:: DATA IN THIS EXERCISE ::

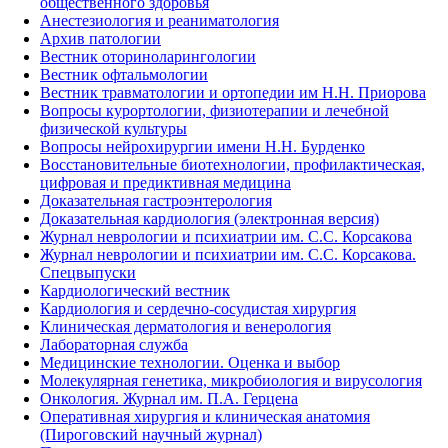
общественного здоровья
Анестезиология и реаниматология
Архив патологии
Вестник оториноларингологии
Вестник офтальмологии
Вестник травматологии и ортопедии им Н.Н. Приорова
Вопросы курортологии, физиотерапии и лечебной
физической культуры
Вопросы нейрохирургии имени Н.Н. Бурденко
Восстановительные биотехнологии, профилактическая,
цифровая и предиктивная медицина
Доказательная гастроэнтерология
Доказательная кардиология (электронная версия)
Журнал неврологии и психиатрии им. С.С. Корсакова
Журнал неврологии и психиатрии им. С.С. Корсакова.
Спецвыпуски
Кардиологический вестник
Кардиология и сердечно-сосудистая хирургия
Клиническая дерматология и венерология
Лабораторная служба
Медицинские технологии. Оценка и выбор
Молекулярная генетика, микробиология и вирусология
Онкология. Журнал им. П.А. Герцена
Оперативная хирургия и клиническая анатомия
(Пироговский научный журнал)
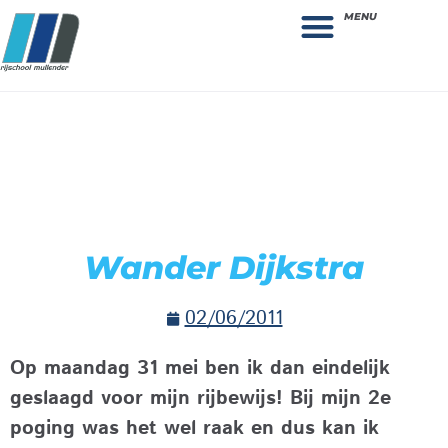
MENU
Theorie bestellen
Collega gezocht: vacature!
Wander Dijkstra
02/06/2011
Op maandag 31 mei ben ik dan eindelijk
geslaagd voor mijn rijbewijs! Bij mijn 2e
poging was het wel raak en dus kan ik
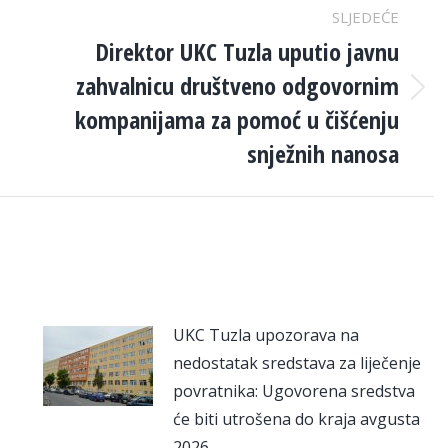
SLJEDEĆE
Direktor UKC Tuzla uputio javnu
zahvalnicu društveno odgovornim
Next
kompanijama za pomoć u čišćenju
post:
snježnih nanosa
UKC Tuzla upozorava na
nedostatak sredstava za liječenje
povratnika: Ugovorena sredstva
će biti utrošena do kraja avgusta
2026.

:::
:: DATA IN THIS EXERCISE ::

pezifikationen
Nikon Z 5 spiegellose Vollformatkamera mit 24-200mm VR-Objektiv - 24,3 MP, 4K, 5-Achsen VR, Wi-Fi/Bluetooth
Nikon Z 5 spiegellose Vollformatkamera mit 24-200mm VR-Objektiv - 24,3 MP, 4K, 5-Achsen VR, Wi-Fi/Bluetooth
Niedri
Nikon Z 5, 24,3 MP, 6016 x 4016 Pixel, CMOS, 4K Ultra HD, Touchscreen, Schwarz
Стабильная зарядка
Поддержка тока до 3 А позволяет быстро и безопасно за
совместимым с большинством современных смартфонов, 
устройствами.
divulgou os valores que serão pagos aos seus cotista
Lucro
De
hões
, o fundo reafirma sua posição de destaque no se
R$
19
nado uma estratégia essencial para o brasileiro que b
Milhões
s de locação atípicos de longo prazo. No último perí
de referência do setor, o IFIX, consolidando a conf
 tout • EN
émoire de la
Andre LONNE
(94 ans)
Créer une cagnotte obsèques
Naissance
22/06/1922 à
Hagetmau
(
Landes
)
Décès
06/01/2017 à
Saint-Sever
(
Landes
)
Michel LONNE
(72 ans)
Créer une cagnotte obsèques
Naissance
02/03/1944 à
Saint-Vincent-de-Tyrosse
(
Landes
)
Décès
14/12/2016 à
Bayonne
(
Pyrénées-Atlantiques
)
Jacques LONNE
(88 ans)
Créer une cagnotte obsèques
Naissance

:::

§ **ASSIGNED TASK**
Repeat, exactly as they stand above, the lines from the line with "общественного здоровья" to the line with "Вопросы нейрохирургии имени Н.Н. Бурденко", both lines included.

§ **EXPECTED OUTPUT**
общественного здоровья
Анестезиология и реаниматология
Архив патологии
Вестник оториноларингологии
Вестник офтальмологии
Вестник травматологии и ортопедии им Н.Н. Приорова
Вопросы курортологии, физиотерапии и лечебной
физической культуры
Вопросы нейрохирургии имени Н.Н. Бурденко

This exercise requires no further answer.